*Data extracts*.
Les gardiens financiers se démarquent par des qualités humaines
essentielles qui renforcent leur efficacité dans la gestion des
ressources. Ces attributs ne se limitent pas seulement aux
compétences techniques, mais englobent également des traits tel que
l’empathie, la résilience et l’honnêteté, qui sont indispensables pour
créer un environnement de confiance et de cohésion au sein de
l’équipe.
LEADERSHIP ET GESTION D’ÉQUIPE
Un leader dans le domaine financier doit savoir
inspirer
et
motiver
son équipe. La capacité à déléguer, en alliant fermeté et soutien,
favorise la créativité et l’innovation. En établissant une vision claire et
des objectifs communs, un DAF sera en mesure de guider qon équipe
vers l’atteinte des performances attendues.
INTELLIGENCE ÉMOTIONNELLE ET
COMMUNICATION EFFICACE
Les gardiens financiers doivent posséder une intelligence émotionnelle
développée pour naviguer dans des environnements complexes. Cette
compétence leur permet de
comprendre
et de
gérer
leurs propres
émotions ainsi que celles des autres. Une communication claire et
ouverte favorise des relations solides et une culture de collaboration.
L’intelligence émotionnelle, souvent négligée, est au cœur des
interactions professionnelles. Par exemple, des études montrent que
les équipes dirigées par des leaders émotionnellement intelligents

--

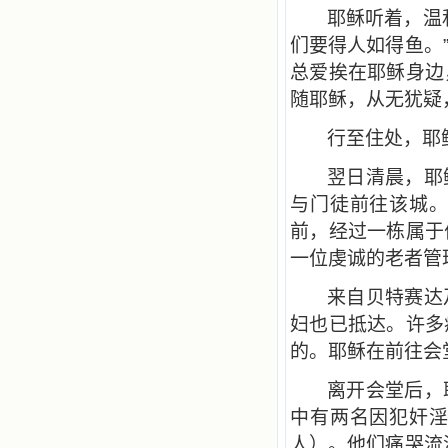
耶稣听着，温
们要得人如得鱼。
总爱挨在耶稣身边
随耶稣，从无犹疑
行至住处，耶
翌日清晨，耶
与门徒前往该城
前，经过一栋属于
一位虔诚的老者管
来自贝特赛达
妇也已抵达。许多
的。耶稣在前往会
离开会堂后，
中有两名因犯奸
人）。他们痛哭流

*Description of the task*.
Would you print, exactly as written, every line above from the one holding "leurs propres" through the one holding "les équipes dirigées", with both included and no other lines?

*Response*.
leurs propres
émotions ainsi que celles des autres. Une communication claire et
ouverte favorise des relations solides et une culture de collaboration.
L’intelligence émotionnelle, souvent négligée, est au cœur des
interactions professionnelles. Par exemple, des études montrent que
les équipes dirigées par des leaders émotionnellement intelligents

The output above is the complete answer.